All'improvviso, fulmini e tuoni si abbatterono su di noi quasi simultaneamente, e un attimo dopo il cielo si aprì, prima con poche gocce di pioggia, poi con un improvviso, violento diluvio. Quando iniziai a sedermi, preparandomi a rientrare per ripararmi dalla pioggia, lui mi mise entrambe le mani sulla nuca e mi tirò di nuovo a sé.

“Non fermarti," ansimò, con la voce roca. "Non... fermarti, cazzo.”

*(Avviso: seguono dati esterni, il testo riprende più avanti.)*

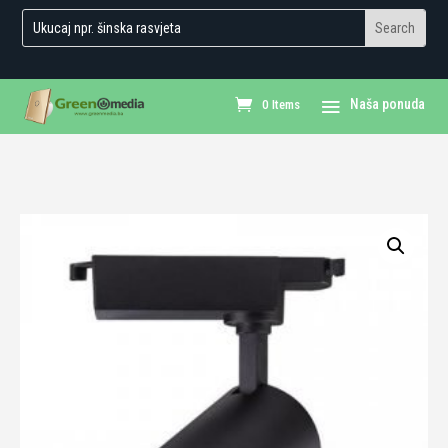
0 Items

Lui sollevò i fianchi e spinse il suo cazzo dentro e fuori dalla mia bocca mentre la pioggia cadeva a dirotto e il tuono rimbombava sopra di noi. Anch'io ansimavo, ansimavo, avevo conati di vomito e ingoiavo la pioggia. Improvvisamente sentii il suo piede tra le mie ginocchia, che le allontanava, e le allargai volentieri, senza più preoccuparmi se la donna alla fermata dell'autobus potesse vederci nei lampi. Sentii le sue dita dei piedi nude spingere contro la mia fica e allargai ancora di più le cosce, desiderando dargli accesso, desiderandolo disperatamente dentro di me. Non mi importava quale parte di lui fosse. Un secondo dopo sentii le sue dita dei piedi spingere dentro di me e mentre lui spingeva la mia bocca sul suo cazzo, spinsi la mia fica sul suo piede e iniziai a scoparlo. Mi dondolavo avanti e indietro al ritmo delle sue mani nei miei capelli e del suo cazzo nella mia bocca. L'acqua piovana mi soffocava, i fulmini mi accecavano, i tuoni ci martellavano addosso. Negli istanti tra un tuono e l'altro, sentivo il suo respiro affannoso e i miei gemiti soffocati. Lo cavalcai, spingendo, strusciandomi contro il suo piede mentre lui mi premeva il cazzo in bocca e provai quella sensazione meravigliosa, dolorosa, vorticosa mentre il mio orgasmo cresceva, mentre sentivo l'invasione del suo piede e del suo cazzo dentro di me. Ora stava spingendo il suo cazzo nella mia bocca, fottendomi la gola, e le prime pulsazioni di un orgasmo iniziarono a travolgermi.

Ho strappato via la bocca, ansimando per respirare, con il bisogno di gridare mentre venivo, ma lui mi ha afferrato di nuovo la testa e mi ha spinto la bocca verso il basso, costringendomi a salire e scendere quasi violentemente sul suo cazzo.

“Non fermarti," ansimò. "Te l'avevo detto...”

Ma le sue parole si persero in un fragore di tuono e all'improvviso mi spinse giù la testa e mi tenne stretta mentre i suoi fianchi si sollevavano. La mia fica ebbe uno spasmo, stringendosi intorno al suo piede, e il suo cazzo si gonfiò nella mia bocca, e all'improvviso lui ansimò e si contorceva su di me. Sentii il suo cazzo sussultare nella mia bocca e poi il sapore dolce del suo sperma mescolarsi all'acqua piovana che scendeva a dirotto. Ansimai e deglutii e lo guardai attraverso la pioggia. La sua presa si era allentata, ma mi teneva ancora il viso tra le mani. Mi sorrise e scosse la testa.

"C'è una prima volta per ogni cosa", dissi sorridendo.

Sotto di noi sentii il rumore dell'autobus che si allontanava dalla fermata. Guardai in basso e, mentre un fulmine lampeggiava, fui sicura di vedere il volto di una donna che ci scrutava dal finestrino posteriore.